» DIRECTIONS FOR THIS TASK: Read through the data, and wherever a line holds the word "precisione", write that line out.

» DATA IN THIS EXERCISE:
*** Begin section ***
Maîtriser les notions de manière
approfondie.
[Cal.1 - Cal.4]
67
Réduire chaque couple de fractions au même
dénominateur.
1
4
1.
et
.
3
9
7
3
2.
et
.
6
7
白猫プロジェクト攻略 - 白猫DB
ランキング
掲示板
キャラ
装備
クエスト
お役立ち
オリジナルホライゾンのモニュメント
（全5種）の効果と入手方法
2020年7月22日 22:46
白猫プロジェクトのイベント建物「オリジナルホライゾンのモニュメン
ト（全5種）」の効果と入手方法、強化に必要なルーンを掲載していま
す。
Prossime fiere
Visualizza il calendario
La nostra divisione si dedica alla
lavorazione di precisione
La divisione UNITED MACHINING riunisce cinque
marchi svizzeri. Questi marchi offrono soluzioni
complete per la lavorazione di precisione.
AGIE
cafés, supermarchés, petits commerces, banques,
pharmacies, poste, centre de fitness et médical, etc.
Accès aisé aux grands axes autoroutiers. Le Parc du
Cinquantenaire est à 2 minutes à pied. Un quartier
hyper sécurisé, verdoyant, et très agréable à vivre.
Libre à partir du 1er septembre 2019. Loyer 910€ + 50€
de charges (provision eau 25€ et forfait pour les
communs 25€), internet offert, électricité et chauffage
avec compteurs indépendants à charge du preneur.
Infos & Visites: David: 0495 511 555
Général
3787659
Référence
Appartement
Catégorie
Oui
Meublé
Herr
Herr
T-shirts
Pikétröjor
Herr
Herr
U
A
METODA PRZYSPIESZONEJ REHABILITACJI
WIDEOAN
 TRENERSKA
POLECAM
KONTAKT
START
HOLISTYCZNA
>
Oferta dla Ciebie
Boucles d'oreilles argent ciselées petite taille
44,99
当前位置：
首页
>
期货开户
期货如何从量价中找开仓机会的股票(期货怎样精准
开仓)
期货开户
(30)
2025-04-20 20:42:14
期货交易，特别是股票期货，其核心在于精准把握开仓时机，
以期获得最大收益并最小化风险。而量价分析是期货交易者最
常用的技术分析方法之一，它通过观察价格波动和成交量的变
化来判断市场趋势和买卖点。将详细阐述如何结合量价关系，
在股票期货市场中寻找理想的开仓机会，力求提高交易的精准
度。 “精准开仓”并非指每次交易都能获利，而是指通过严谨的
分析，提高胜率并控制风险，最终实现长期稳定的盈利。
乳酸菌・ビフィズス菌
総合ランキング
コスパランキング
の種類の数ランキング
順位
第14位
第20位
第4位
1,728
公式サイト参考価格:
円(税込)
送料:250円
*** End section ***
» EXERCISE RESPONSE:
lavorazione di precisione
complete per la lavorazione di precisione.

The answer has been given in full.